The data classification method according to claim 5, wherein:
In the learning forming step,
(A) For each of the face image data, determine a cluster to which the face image data belongs;
(B) Each face image data is sequentially selected as attention face image data to be classified into a cluster,
(C) calculating, for each cluster, a predetermined correlation value between at least one piece of face image data belonging to the cluster and the face image data of interest to be classified into the cluster;
(D) determining a cluster to which the face image data of interest belongs, based on the correlation value;
A data classification characterized by repeating the processes (b), (c) and (d) until there is no change in the cluster to which each face image data belongs, and classifying each face image data into clusters. Method.

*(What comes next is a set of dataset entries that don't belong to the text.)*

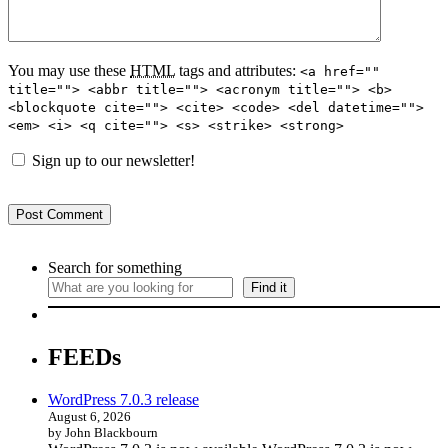
You may use these
HTML
tags and attributes:
<a href=""
title=""> <abbr title=""> <acronym title=""> <b>
<blockquote cite=""> <cite> <code> <del datetime="">
<em> <i> <q cite=""> <s> <strike> <strong>
Sign up to our newsletter!
Search for something
Find it
FEEDs
WordPress 7.0.3 release
August 6, 2026
by John Blackbourn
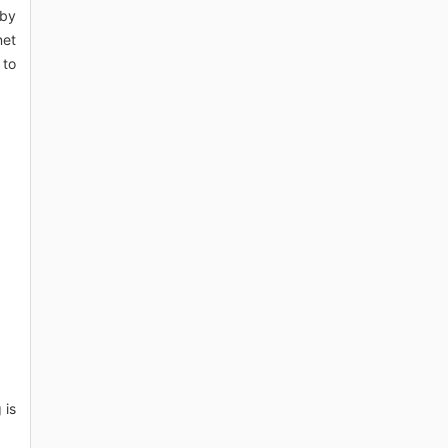
 by
net
 to
 is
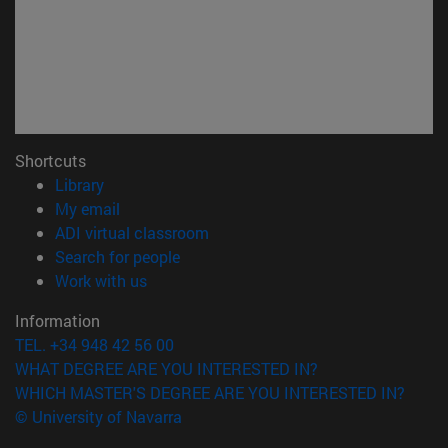
Shortcuts
(opens in new window)
Library
(opens in new window)
My email
(opens in new window)
ADI virtual classroom
(opens in new window)
Search for people
(opens in new window)
Work with us
Information
TEL. +34 948 42 56 00
WHAT DEGREE ARE YOU INTERESTED IN?
WHICH MASTER'S DEGREE ARE YOU INTERESTED IN?
© University of Navarra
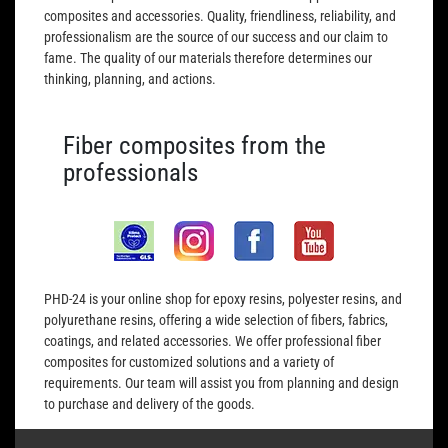
composites and accessories. Quality, friendliness, reliability, and
professionalism are the source of our success and our claim to
fame. The quality of our materials therefore determines our
thinking, planning, and actions.
Fiber composites from the
professionals
PHD-24 is your online shop for epoxy resins, polyester resins, and
polyurethane resins, offering a wide selection of fibers, fabrics,
coatings, and related accessories. We offer professional fiber
composites for customized solutions and a variety of
requirements. Our team will assist you from planning and design
to purchase and delivery of the goods.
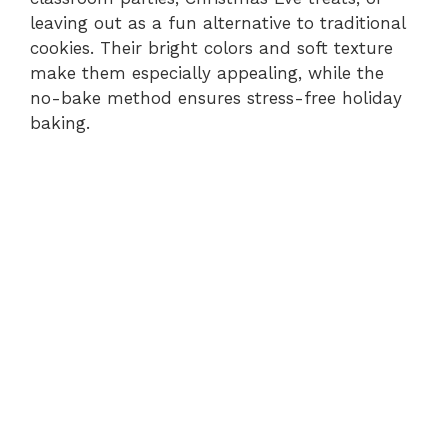
leaving out as a fun alternative to traditional
cookies. Their bright colors and soft texture
make them especially appealing, while the
no-bake method ensures stress-free holiday
baking.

A face image data classification program for classifying face image data obtained by capturing a face of a person,
A learning forming step of learning and forming a correspondence between a plurality of clusters defined by at least one of imaging conditions and at least one of the properties of the subject, using a plurality of face image data,
A cluster determining step of determining a cluster to which the face image data belongs by using the correspondence formed by learning;
A face image data classification program characterized by including:

A data classification program according to claim 9,
A face image data classification program including an extraction step of extracting, from face image data belonging to each cluster, face image data shot under a common shooting condition or face image data having a property of a common subject.

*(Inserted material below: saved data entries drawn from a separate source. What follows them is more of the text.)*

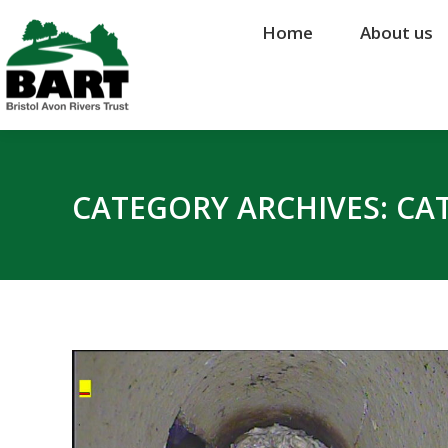
Home
Home
About us
About us
CATEGORY ARCHIVES:
CA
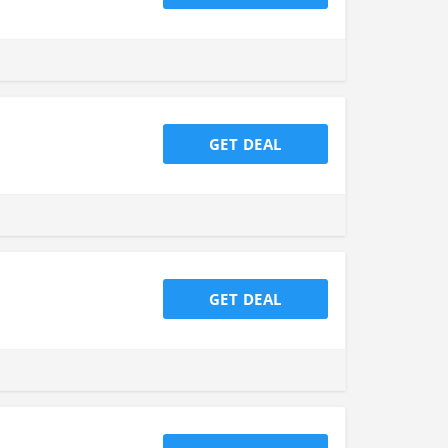
GET DEAL
GET DEAL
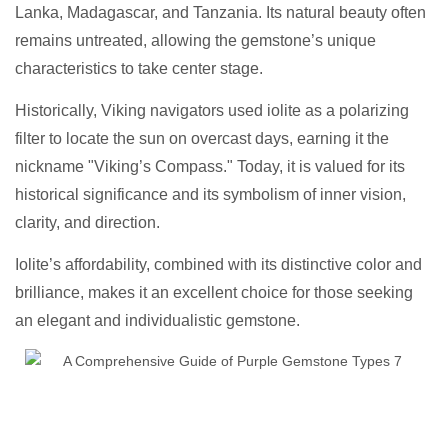
Lanka, Madagascar, and Tanzania. Its natural beauty often
remains untreated, allowing the gemstone’s unique
characteristics to take center stage.
Historically, Viking navigators used iolite as a polarizing
filter to locate the sun on overcast days, earning it the
nickname "Viking’s Compass." Today, it is valued for its
historical significance and its symbolism of inner vision,
clarity, and direction.
Iolite’s affordability, combined with its distinctive color and
brilliance, makes it an excellent choice for those seeking
an elegant and individualistic gemstone.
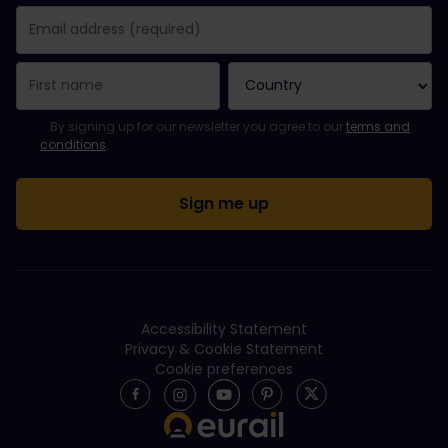
You have been successfully subscribed.
Email Address field is required!
Email Address is invalid!
Error subscribing to the newsletter. Please try again later.
You have already subscribed to this newsletter!
Please agree to the terms and conditions to subscribe to the ne
By signing up for our newsletter you agree to our
terms and
conditions
.
Accessibility Statement
Privacy & Cookie Statement
Cookie preferences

It is a data classification program according to claim 9 or 10,
In the learning forming step,
(A) Provisionally determine the cluster to which each prototype belongs,
(B) sequentially selecting each prototype as a target prototype to be classified into a cluster,
(C) for each cluster, calculating a measure between at least one prototype belonging to each cluster and said prototype of interest;
(D) changing the cluster to which the prototype of interest belongs as necessary based on the calculated measure;
A data classification program characterized by repeatedly performing the processes (b), (c), and (d) until there is no change in a cluster to which each prototype belongs, and classifying each prototype into a cluster.

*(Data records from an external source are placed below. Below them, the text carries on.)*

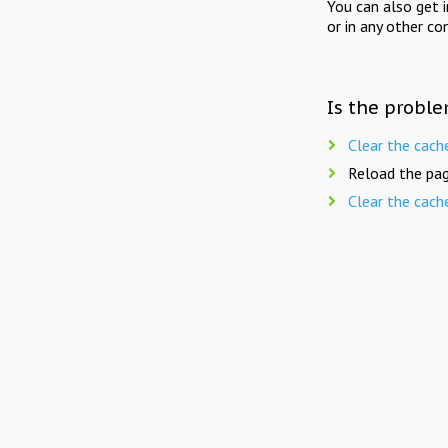
You can also get 
or in any other co
Is the proble
Clear the cach
Reload the pag
Clear the cach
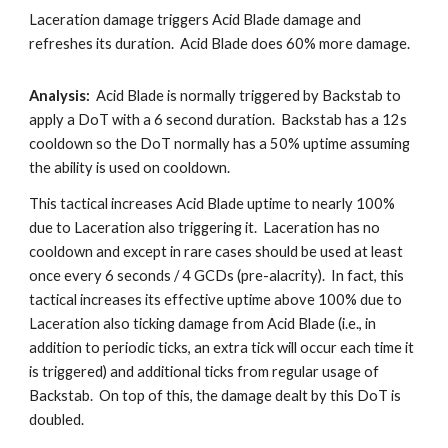
Laceration damage triggers Acid Blade damage and 
refreshes its duration.  Acid Blade does 60% more damage.
Analysis:
  Acid Blade is normally triggered by Backstab to 
apply a DoT with a 6 second duration.  Backstab has a 12s 
cooldown so the DoT normally has a 50% uptime assuming 
the ability is used on cooldown.  
This tactical increases Acid Blade uptime to nearly 100% 
due to Laceration also triggering it.  Laceration has no 
cooldown and except in rare cases should be used at least 
once every 6 seconds / 4 GCDs (pre-alacrity).  In fact, this 
tactical increases its effective uptime above 100% due to 
Laceration also ticking damage from Acid Blade (i.e., in 
addition to periodic ticks, an extra tick will occur each time it 
is triggered) and additional ticks from regular usage of 
Backstab.  On top of this, the damage dealt by this DoT is 
doubled.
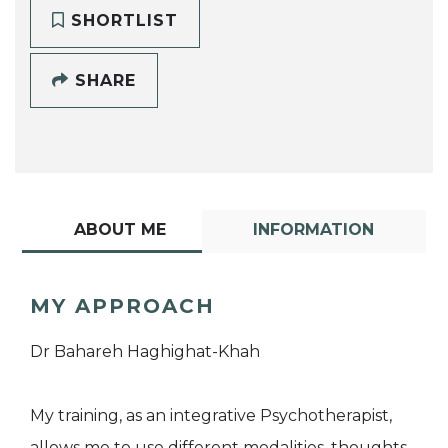
SHORTLIST
SHARE
ABOUT ME
INFORMATION
MY APPROACH
Dr Bahareh Haghighat-Khah
My training, as an integrative Psychotherapist,
allows me to use different modalities, thoughts,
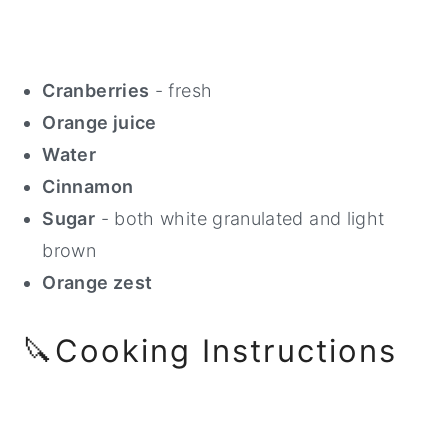
Cranberries
- fresh
Orange juice
Water
Cinnamon
Sugar
- both white granulated and light
brown
Orange zest
🔪Cooking Instructions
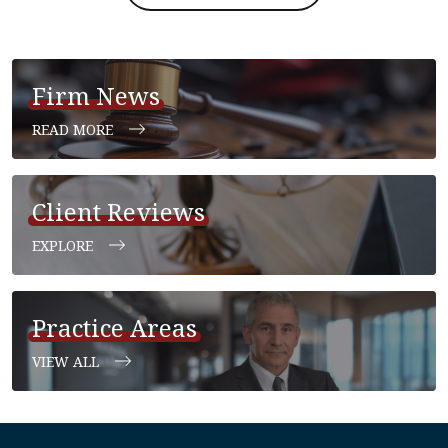
Firm News
READ MORE
Client Reviews
EXPLORE
Practice Areas
VIEW ALL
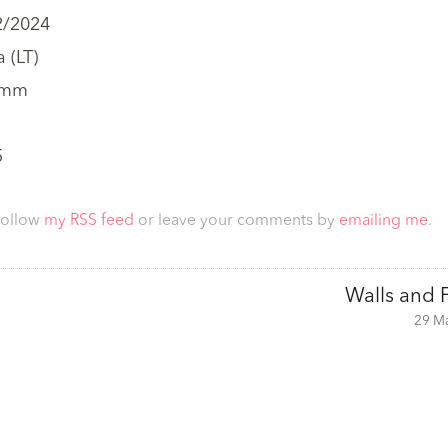
2/2024
 (LT)
 mm
5
follow
my RSS feed
or leave your comments by
emailing me
.
Walls and 
29 M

It is a data classification program according to claim 9 or 10,
In the learning forming step,
(A) For each of the face image data, determine a cluster to which the face image data belongs;
(B) Each face image data is sequentially selected as attention face image data to be classified into a cluster,
(C) calculating, for each cluster, a predetermined correlation value between at least one piece of face image data belonging to the cluster and the face image data of interest to be classified into the cluster;
(D) determining a cluster to which the face image data of interest belongs, based on the correlation value;
A data classification characterized by repeating the processes (b), (c) and (d) until there is no change in the cluster to which each face image data belongs, and classifying each face image data into clusters. program.